Con Prisioneros, su director Denis Villeneuve evidencia lo que en Enemy se intuía, que es un director de escasos recursos y ningún interés.
Que vuelva Lobezno
Se enciende la pantalla. Un bosque nevado. Entre el laberinto de troncos, de la parte izquierda emerge una figura que no se distingue a primera vista tapada por los árboles. Se oye un padrenuestro. Grave, solemne, funerario. Conforme la figura se muestra y se distingue que se trata de un ciervo, hasta el último espectador en entrar que todavía juguetea con su móvil, presumiblemente para desconectarlo, sabe lo que va a pasar. Se abre el plano, el ciervo ocupa el centro vigilado por un cañón de escopeta y, frente a él, dos cazadores al acecho. No hay misterio, ni siquiera sorpresa. Cuando resuena estruendosamente el disparo a nadie coge desprevenido. Lo que viene a continuación es lo que indica su título. Durante 153 interminables minutos, le sobran al menos 73, el público permanece cautivo de un thriller rutinario, una incursión que parte de precedentes ilustres que van de El silencio de los corderos a Seven pero que, a fuerza de imitar sin entender, resulta anodina, insustancial,… una total pérdida de tiempo.

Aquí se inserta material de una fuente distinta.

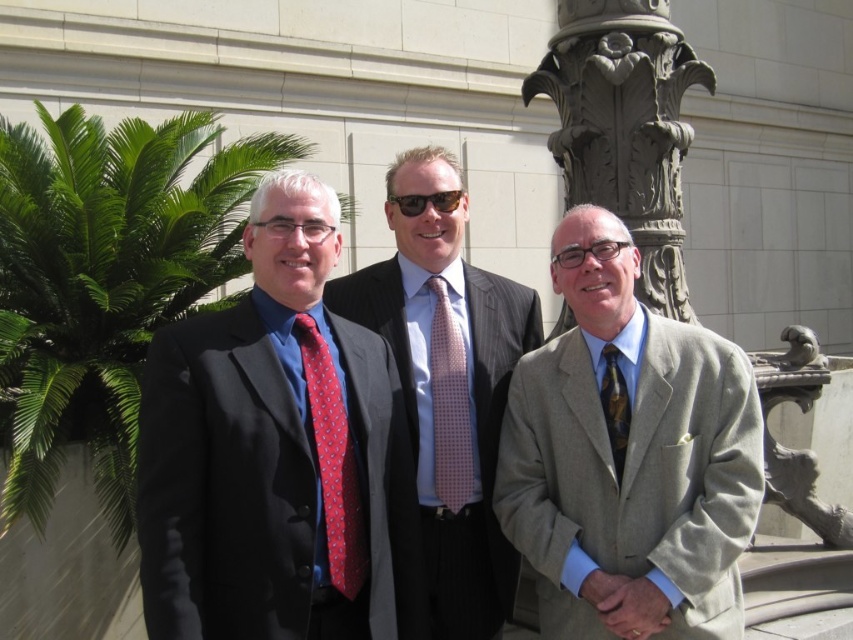 You are standing in front of the classical building and want to place a small statue between the two points, point (39, 476) and point (456, 170). Which point should the statue be closer to in order to be closer to the viewer?

The statue should be closer to point (39, 476) because it is further to the viewer than point (456, 170). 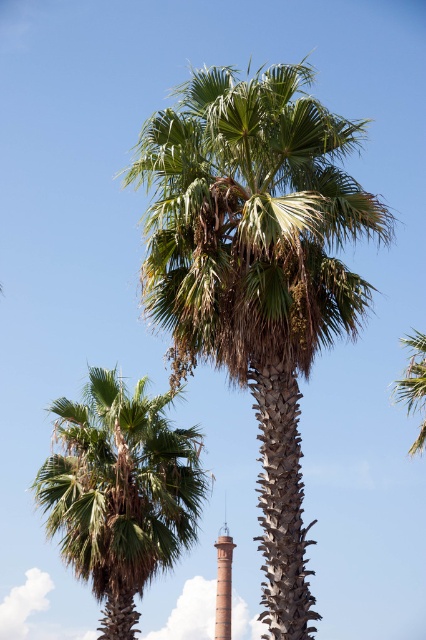 Is green leafy palm at lower left taller than green leafy palm tree at upper right?

Yes, green leafy palm at lower left is taller than green leafy palm tree at upper right.

How distant is green leafy palm at lower left from green leafy palm tree at upper right?

green leafy palm at lower left is 12.64 meters away from green leafy palm tree at upper right.

Between point (60, 502) and point (419, 396), which one is positioned in front?

Positioned in front is point (60, 502).

This screenshot has height=640, width=426. Identify the location of green leafy palm at lower left. (120, 492).

In order to click on green leafy palm tree at center in this screenshot , I will do `click(256, 269)`.

Can you confirm if green leafy palm tree at center is wider than green leafy palm at lower left?

Indeed, green leafy palm tree at center has a greater width compared to green leafy palm at lower left.

Find the location of `green leafy palm tree at center`. green leafy palm tree at center is located at coordinates (256, 269).

Find the location of a particular element. green leafy palm tree at center is located at coordinates (256, 269).

Between green leafy palm tree at center and green leafy palm tree at upper right, which one appears on the left side from the viewer's perspective?

green leafy palm tree at center

Who is more forward, (294,600) or (420,433)?

Point (294,600)

At what (x,y) coordinates should I click in order to perform the action: click on green leafy palm tree at center. Please return your answer as a coordinate pair (x, y). Looking at the image, I should click on (256, 269). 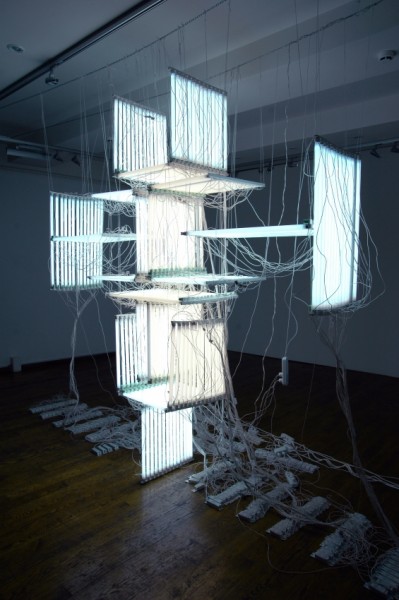 In order to click on ceiling in this screenshot , I will do point(99,57). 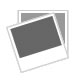 The image size is (80, 80). In order to click on picture area in this screenshot , I will do `click(41, 33)`, `click(61, 28)`.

Su presencia en el festival dentro de la programación especial tiene un pretexto: acompañar a su coprotagonista, Hugh Jackman en la entrega del reconocimiento a tan “extraordinaria” trayectoria. Dar un contrapunto dorado al mejor hombre lobo del siglo XXI. Los del XX fueron más discretos, con menos glamour, eran distintos.
Prisioneros llegó avalada por el éxito en su país de origen, algo que certifica que hay éxitos de los que es conveniente abstenerse. Pero su presencia en el Zinemaldia tuvo una consecuencia peor, ratificar algo que hace apenas siete días ya se dijo en estas mismas páginas, que su realizador, Denis Villeneuve, presente en la sección oficial a concurso con Enemy, está lejos, muy lejos de esos modelos a los que pretende imitar.
Ciertamente a la vista de los primeros treinta minutos, cabía esperar una incursión comercial en el género, no en la línea de Lynch o Fincher, pero sí en la del Robert Zemeckis de Lo que la verdad esconde. O sea, corrección formal y solvencia en el oficio. Sin embargo, la actitud que Denis Villeneuve mantiene con el género es la de un diletante que juega a ser autor. Si en Enemy el disfraz de su impostura arácnida aguanta el tipo hasta la mitad de su duración, aquí todo termina cuando se comprende que el rigor y el resultado la llevará directamente al estante donde se encuentran títulos como El coleccionista de huesos. Es decir, a las copias de, a los sucedáneos edulcorados para toda la familia, a la sesión de tarde.
De no ser por el premio Donostia jamás hubiera alcanzado el derecho a estar en este festival. Su relato sobre la desaparición de dos niñas da lugar a un recital de despropósitos. Lo grave no es que Denis Villeneuve  cree un puzzle con pistas falsas, sino que su filme se empape de ideología neurótica empañada en justificar la tortura, el secuestro, el miedo.
En una de las escenas claves del filme, discuten los dos padres de las niñas secuestradas sobre el derecho a maltratar al sospechoso, un adolescente con evidencias de cierta torpeza mental. Con un tratamiento de la violencia copiado, pero no entendido, al cine coreano, el devenir de los hechos legitima ese pequeño Guantánamo civil que Lobezno idea para obtener a costa de lo que sea, la llave para encontrar a su hija. Terrorífico.
Ante él, un consejo. “Espera lo mejor y prepárate para lo peor” se repite en el  filme. Pues bien, con él, lo peor está garantizado.